Your assignment: Please give the number of lines in the listing that include the word "นใจอน", with no other words.
--- Exercise input ---
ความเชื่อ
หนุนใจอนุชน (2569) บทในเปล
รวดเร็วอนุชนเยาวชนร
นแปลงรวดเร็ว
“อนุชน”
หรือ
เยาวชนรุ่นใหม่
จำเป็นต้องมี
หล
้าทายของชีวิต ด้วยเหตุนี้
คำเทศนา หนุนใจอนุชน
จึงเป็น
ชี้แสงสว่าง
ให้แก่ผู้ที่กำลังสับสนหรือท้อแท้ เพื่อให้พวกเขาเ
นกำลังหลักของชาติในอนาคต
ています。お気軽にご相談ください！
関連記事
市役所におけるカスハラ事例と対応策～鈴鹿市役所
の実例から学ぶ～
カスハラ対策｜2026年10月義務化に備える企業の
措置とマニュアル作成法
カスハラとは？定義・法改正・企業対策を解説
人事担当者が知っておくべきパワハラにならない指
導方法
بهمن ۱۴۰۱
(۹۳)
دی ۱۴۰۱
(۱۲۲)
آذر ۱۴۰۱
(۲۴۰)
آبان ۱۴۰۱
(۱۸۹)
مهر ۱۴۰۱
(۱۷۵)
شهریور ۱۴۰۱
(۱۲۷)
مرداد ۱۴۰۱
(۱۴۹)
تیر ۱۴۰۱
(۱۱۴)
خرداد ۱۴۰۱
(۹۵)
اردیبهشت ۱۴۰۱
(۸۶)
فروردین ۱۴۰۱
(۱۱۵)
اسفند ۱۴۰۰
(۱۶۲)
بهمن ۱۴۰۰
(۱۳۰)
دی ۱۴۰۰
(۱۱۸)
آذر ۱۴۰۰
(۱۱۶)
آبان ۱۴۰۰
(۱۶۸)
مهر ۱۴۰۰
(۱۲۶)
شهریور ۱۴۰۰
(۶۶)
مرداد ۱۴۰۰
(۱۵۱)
---
--- Exercise input ---
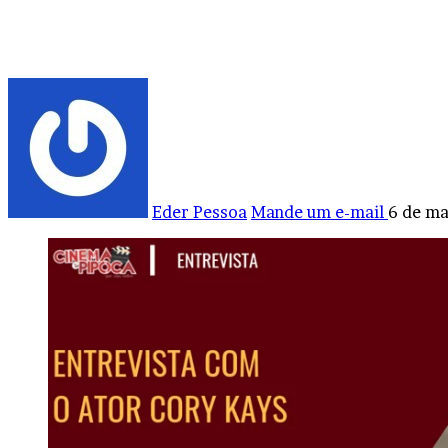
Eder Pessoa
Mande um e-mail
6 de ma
---
--- Exercise input ---
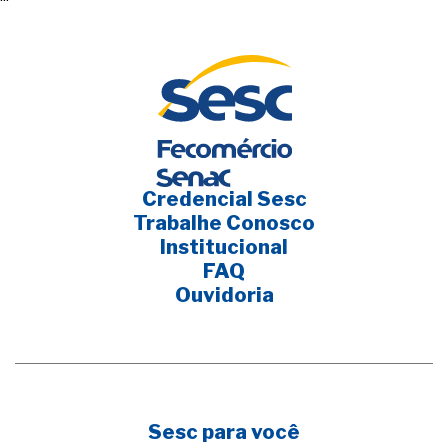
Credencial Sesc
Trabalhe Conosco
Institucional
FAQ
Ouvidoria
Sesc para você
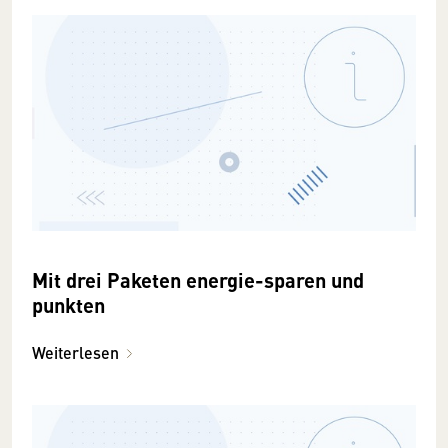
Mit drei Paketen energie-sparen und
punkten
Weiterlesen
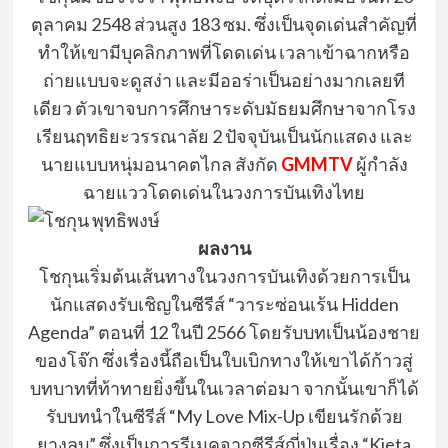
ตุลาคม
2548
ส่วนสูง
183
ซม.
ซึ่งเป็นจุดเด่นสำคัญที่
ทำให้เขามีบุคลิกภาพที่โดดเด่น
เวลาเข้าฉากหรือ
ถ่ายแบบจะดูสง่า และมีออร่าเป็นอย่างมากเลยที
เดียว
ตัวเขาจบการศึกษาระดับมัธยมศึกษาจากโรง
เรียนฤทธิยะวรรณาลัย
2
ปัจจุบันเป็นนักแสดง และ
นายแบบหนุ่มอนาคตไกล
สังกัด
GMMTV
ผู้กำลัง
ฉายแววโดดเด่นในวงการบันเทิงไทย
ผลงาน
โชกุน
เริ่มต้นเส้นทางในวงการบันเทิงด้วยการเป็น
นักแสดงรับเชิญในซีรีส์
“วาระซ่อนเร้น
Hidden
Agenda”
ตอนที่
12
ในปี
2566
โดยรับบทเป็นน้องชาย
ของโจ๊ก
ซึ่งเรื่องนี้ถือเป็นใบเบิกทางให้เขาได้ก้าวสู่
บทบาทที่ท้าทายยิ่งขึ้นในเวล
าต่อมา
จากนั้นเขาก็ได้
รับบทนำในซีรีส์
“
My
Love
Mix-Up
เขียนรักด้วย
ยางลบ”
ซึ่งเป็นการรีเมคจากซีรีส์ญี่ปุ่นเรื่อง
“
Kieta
---
Task response: 2